● Aim of the exercise
The entries must be repeated verbatim, and their images left out.

***** Source records *****

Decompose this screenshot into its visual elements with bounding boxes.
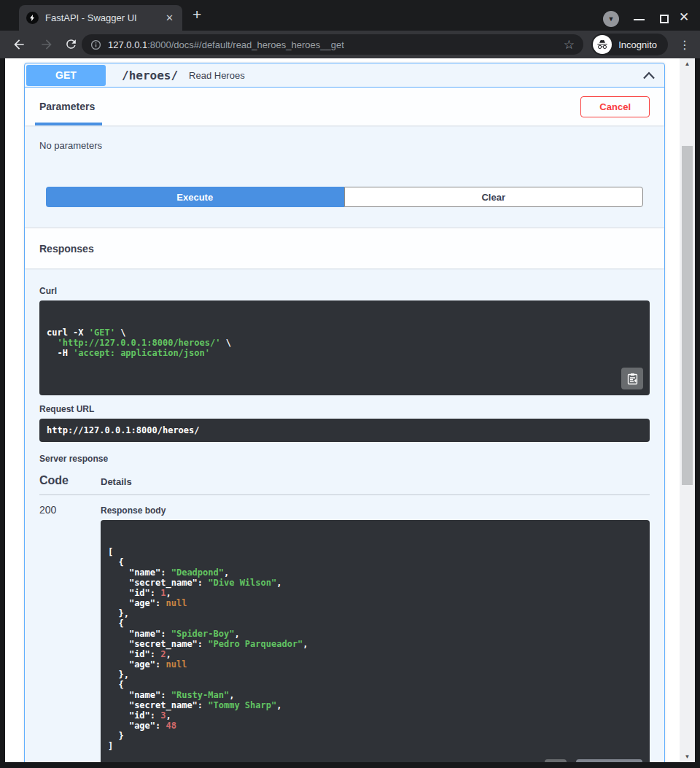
opblock-get-heroes: GET /heroes/ Read Heroes Parameters Canc… bbox=[24, 63, 665, 762]
swagger-page: GET /heroes/ Read Heroes Parameters Canc… bbox=[5, 58, 695, 762]
parameters-body: No parameters bbox=[25, 125, 664, 166]
response-details: Response body [ { "name": "Deadpond", "s… bbox=[101, 504, 650, 762]
opblock-summary[interactable]: GET /heroes/ Read Heroes bbox=[25, 63, 664, 88]
responses-body: Curl curl -X 'GET' \ 'http://127.0.0.1:8… bbox=[25, 268, 664, 762]
parameters-tab-underline bbox=[35, 123, 102, 125]
collapse-chevron-icon[interactable] bbox=[642, 71, 656, 79]
server-response-row: 200 Response body [ { "name": "Deadpond"… bbox=[39, 495, 650, 762]
reload-icon[interactable] bbox=[64, 37, 78, 54]
url-host: 127.0.0.1 bbox=[108, 39, 147, 50]
response-body: [ { "name": "Deadpond", "secret_name": "… bbox=[101, 520, 650, 762]
method-badge: GET bbox=[26, 65, 106, 86]
page-scrollbar[interactable]: ▲ ▼ bbox=[680, 58, 695, 762]
new-tab-icon[interactable]: + bbox=[192, 6, 201, 23]
copy-response-button[interactable] bbox=[545, 759, 567, 762]
bookmark-star-icon[interactable]: ☆ bbox=[564, 39, 575, 51]
endpoint-summary: Read Heroes bbox=[189, 70, 245, 81]
window-minimize-icon[interactable] bbox=[634, 19, 645, 20]
browser-tab[interactable]: FastAPI - Swagger UI ✕ bbox=[19, 5, 182, 31]
incognito-badge: Incognito bbox=[591, 34, 668, 55]
back-icon[interactable] bbox=[12, 37, 26, 55]
download-button[interactable]: Download bbox=[576, 759, 642, 762]
scrollbar-up-icon[interactable]: ▲ bbox=[680, 61, 695, 67]
tab-title: FastAPI - Swagger UI bbox=[45, 12, 164, 23]
tab-close-icon[interactable]: ✕ bbox=[164, 12, 175, 23]
status-code: 200 bbox=[39, 504, 101, 762]
browser-menu-icon[interactable]: ⋮ bbox=[679, 38, 691, 52]
request-url-value: http://127.0.0.1:8000/heroes/ bbox=[39, 419, 650, 442]
server-response-label: Server response bbox=[39, 454, 650, 464]
details-column-header: Details bbox=[101, 474, 132, 487]
cancel-button[interactable]: Cancel bbox=[580, 96, 650, 117]
responses-title: Responses bbox=[39, 243, 94, 255]
url-text: 127.0.0.1:8000/docs#/default/read_heroes… bbox=[108, 39, 344, 50]
forward-icon[interactable] bbox=[39, 37, 54, 55]
code-column-header: Code bbox=[39, 474, 101, 487]
browser-titlebar: FastAPI - Swagger UI ✕ + ▼ ✕ bbox=[0, 0, 700, 31]
parameters-header: Parameters Cancel bbox=[25, 88, 664, 125]
response-body-actions: Download bbox=[545, 759, 642, 762]
execute-button[interactable]: Execute bbox=[46, 187, 344, 207]
incognito-icon bbox=[593, 35, 612, 54]
request-url-label: Request URL bbox=[39, 404, 650, 414]
response-body-label: Response body bbox=[101, 505, 650, 516]
execute-row: Execute Clear bbox=[25, 166, 664, 228]
responses-header: Responses bbox=[25, 228, 664, 268]
url-bar[interactable]: 127.0.0.1:8000/docs#/default/read_heroes… bbox=[82, 34, 583, 55]
server-response-table-head: Code Details bbox=[39, 468, 650, 495]
browser-toolbar: 127.0.0.1:8000/docs#/default/read_heroes… bbox=[0, 31, 700, 58]
tab-search-icon[interactable]: ▼ bbox=[603, 11, 619, 27]
clear-button[interactable]: Clear bbox=[344, 187, 644, 207]
url-path: :8000/docs#/default/read_heroes_heroes__… bbox=[147, 39, 344, 50]
scrollbar-down-icon[interactable]: ▼ bbox=[680, 753, 695, 760]
window-close-icon[interactable]: ✕ bbox=[679, 9, 689, 25]
copy-curl-button[interactable] bbox=[621, 368, 643, 389]
window-maximize-icon[interactable] bbox=[660, 15, 669, 23]
curl-label: Curl bbox=[39, 286, 650, 296]
parameters-title: Parameters bbox=[39, 101, 95, 112]
fastapi-favicon-icon bbox=[26, 12, 39, 24]
no-parameters-text: No parameters bbox=[39, 140, 650, 151]
site-info-icon[interactable] bbox=[90, 39, 101, 50]
endpoint-path: /heroes/ bbox=[122, 69, 178, 82]
page-content: GET /heroes/ Read Heroes Parameters Canc… bbox=[5, 58, 680, 762]
scrollbar-thumb[interactable] bbox=[682, 146, 693, 485]
curl-command: curl -X 'GET' \ 'http://127.0.0.1:8000/h… bbox=[39, 300, 650, 395]
incognito-label: Incognito bbox=[618, 39, 657, 50]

*****

● Completed exercise
Decompose this screenshot into its visual elements with bounding boxes.
opblock-get-heroes: GET /heroes/ Read Heroes Parameters Canc… bbox=[24, 63, 665, 762]
swagger-page: GET /heroes/ Read Heroes Parameters Canc… bbox=[5, 58, 695, 762]
parameters-body: No parameters bbox=[25, 125, 664, 166]
response-details: Response body [ { "name": "Deadpond", "s… bbox=[101, 504, 650, 762]
opblock-summary[interactable]: GET /heroes/ Read Heroes bbox=[25, 63, 664, 88]
responses-body: Curl curl -X 'GET' \ 'http://127.0.0.1:8… bbox=[25, 268, 664, 762]
parameters-tab-underline bbox=[35, 123, 102, 125]
collapse-chevron-icon[interactable] bbox=[642, 71, 656, 79]
server-response-row: 200 Response body [ { "name": "Deadpond"… bbox=[39, 495, 650, 762]
reload-icon[interactable] bbox=[64, 37, 78, 54]
url-host: 127.0.0.1 bbox=[108, 39, 147, 50]
response-body: [ { "name": "Deadpond", "secret_name": "… bbox=[101, 520, 650, 762]
method-badge: GET bbox=[26, 65, 106, 86]
page-scrollbar[interactable]: ▲ ▼ bbox=[680, 58, 695, 762]
new-tab-icon[interactable]: + bbox=[192, 6, 201, 23]
copy-response-button[interactable] bbox=[545, 759, 567, 762]
bookmark-star-icon[interactable]: ☆ bbox=[564, 39, 575, 51]
endpoint-summary: Read Heroes bbox=[189, 70, 245, 81]
window-minimize-icon[interactable] bbox=[634, 19, 645, 20]
browser-tab[interactable]: FastAPI - Swagger UI ✕ bbox=[19, 5, 182, 31]
incognito-badge: Incognito bbox=[591, 34, 668, 55]
back-icon[interactable] bbox=[12, 37, 26, 55]
download-button[interactable]: Download bbox=[576, 759, 642, 762]
scrollbar-up-icon[interactable]: ▲ bbox=[680, 61, 695, 67]
tab-title: FastAPI - Swagger UI bbox=[45, 12, 164, 23]
tab-close-icon[interactable]: ✕ bbox=[164, 12, 175, 23]
status-code: 200 bbox=[39, 504, 101, 762]
browser-menu-icon[interactable]: ⋮ bbox=[679, 38, 691, 52]
request-url-value: http://127.0.0.1:8000/heroes/ bbox=[39, 419, 650, 442]
server-response-label: Server response bbox=[39, 454, 650, 464]
details-column-header: Details bbox=[101, 474, 132, 487]
cancel-button[interactable]: Cancel bbox=[580, 96, 650, 117]
responses-title: Responses bbox=[39, 243, 94, 255]
url-text: 127.0.0.1:8000/docs#/default/read_heroes… bbox=[108, 39, 344, 50]
forward-icon[interactable] bbox=[39, 37, 54, 55]
code-column-header: Code bbox=[39, 474, 101, 487]
browser-titlebar: FastAPI - Swagger UI ✕ + ▼ ✕ bbox=[0, 0, 700, 31]
parameters-header: Parameters Cancel bbox=[25, 88, 664, 125]
response-body-actions: Download bbox=[545, 759, 642, 762]
execute-button[interactable]: Execute bbox=[46, 187, 344, 207]
incognito-icon bbox=[593, 35, 612, 54]
request-url-label: Request URL bbox=[39, 404, 650, 414]
response-body-label: Response body bbox=[101, 505, 650, 516]
execute-row: Execute Clear bbox=[25, 166, 664, 228]
responses-header: Responses bbox=[25, 228, 664, 268]
url-bar[interactable]: 127.0.0.1:8000/docs#/default/read_heroes… bbox=[82, 34, 583, 55]
server-response-table-head: Code Details bbox=[39, 468, 650, 495]
browser-toolbar: 127.0.0.1:8000/docs#/default/read_heroes… bbox=[0, 31, 700, 58]
tab-search-icon[interactable]: ▼ bbox=[603, 11, 619, 27]
clear-button[interactable]: Clear bbox=[344, 187, 644, 207]
url-path: :8000/docs#/default/read_heroes_heroes__… bbox=[147, 39, 344, 50]
scrollbar-down-icon[interactable]: ▼ bbox=[680, 753, 695, 760]
window-close-icon[interactable]: ✕ bbox=[679, 9, 689, 25]
copy-curl-button[interactable] bbox=[621, 368, 643, 389]
window-maximize-icon[interactable] bbox=[660, 15, 669, 23]
curl-label: Curl bbox=[39, 286, 650, 296]
parameters-title: Parameters bbox=[39, 101, 95, 112]
fastapi-favicon-icon bbox=[26, 12, 39, 24]
no-parameters-text: No parameters bbox=[39, 140, 650, 151]
site-info-icon[interactable] bbox=[90, 39, 101, 50]
endpoint-path: /heroes/ bbox=[122, 69, 178, 82]
page-content: GET /heroes/ Read Heroes Parameters Canc… bbox=[5, 58, 680, 762]
scrollbar-thumb[interactable] bbox=[682, 146, 693, 485]
curl-command: curl -X 'GET' \ 'http://127.0.0.1:8000/h… bbox=[39, 300, 650, 395]
incognito-label: Incognito bbox=[618, 39, 657, 50]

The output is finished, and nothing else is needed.